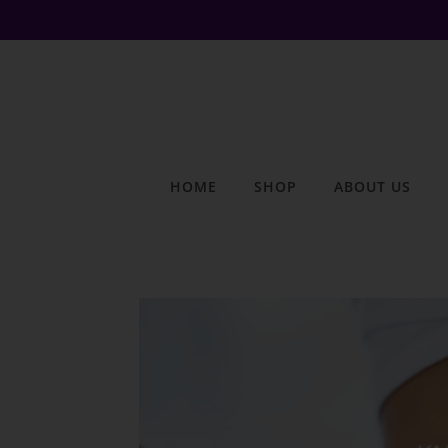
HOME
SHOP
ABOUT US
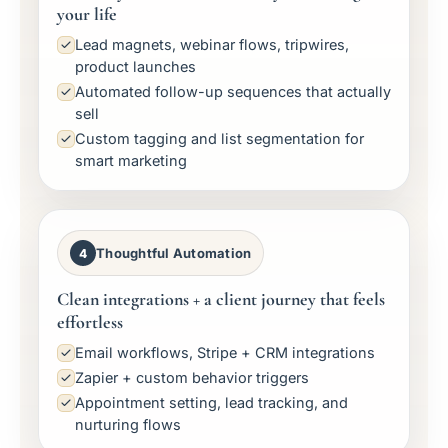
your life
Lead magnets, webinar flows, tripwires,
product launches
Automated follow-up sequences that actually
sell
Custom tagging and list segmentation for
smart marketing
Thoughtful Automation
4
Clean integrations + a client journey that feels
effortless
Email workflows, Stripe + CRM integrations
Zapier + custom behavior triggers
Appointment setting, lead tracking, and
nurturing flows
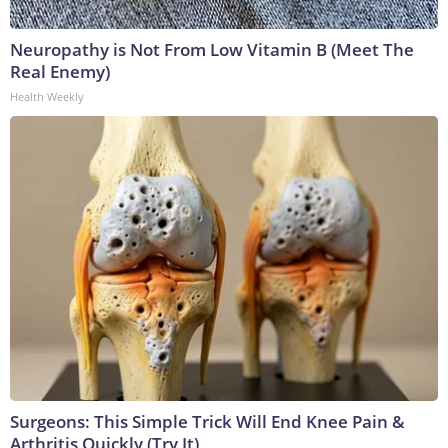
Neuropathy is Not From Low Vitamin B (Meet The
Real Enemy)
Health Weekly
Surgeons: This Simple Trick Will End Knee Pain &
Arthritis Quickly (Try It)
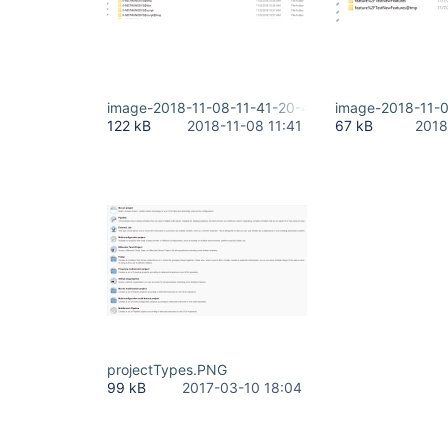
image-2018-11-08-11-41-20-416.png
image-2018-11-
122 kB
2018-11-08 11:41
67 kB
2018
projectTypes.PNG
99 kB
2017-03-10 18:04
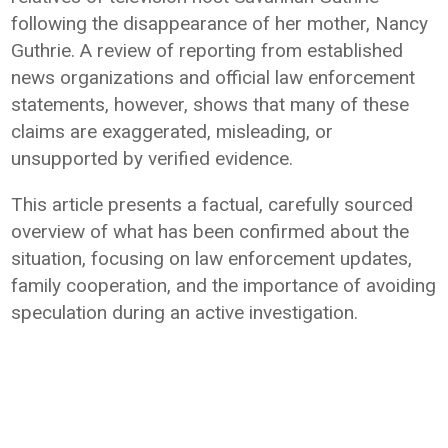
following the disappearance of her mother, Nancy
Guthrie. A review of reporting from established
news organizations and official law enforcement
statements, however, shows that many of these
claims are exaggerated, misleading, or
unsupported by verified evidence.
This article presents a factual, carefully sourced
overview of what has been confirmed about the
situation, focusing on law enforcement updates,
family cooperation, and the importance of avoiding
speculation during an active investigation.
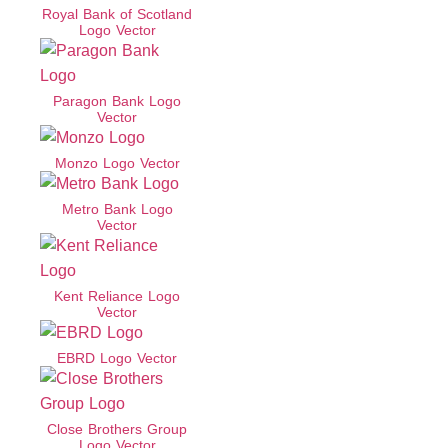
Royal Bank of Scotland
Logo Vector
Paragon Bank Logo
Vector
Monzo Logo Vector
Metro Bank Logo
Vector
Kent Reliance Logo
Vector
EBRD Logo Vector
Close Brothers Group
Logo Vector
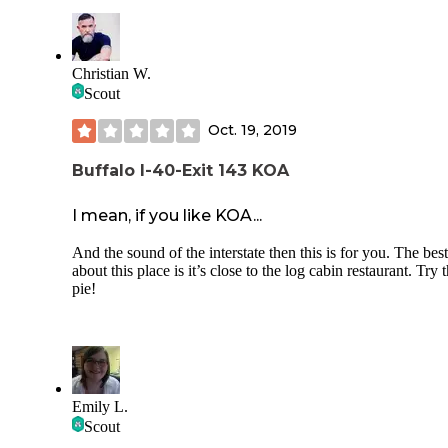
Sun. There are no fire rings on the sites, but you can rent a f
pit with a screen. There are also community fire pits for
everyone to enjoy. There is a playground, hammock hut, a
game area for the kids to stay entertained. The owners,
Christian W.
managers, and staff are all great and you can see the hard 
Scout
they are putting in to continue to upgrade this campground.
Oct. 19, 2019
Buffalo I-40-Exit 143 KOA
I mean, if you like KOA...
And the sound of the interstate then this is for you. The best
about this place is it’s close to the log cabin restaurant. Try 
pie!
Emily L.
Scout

- [What the task requires]: Where a line of the records has the string "image", copy that line.

- [Output below]:
image-2018-11-08-11-41-20-416.png
image-2018-11-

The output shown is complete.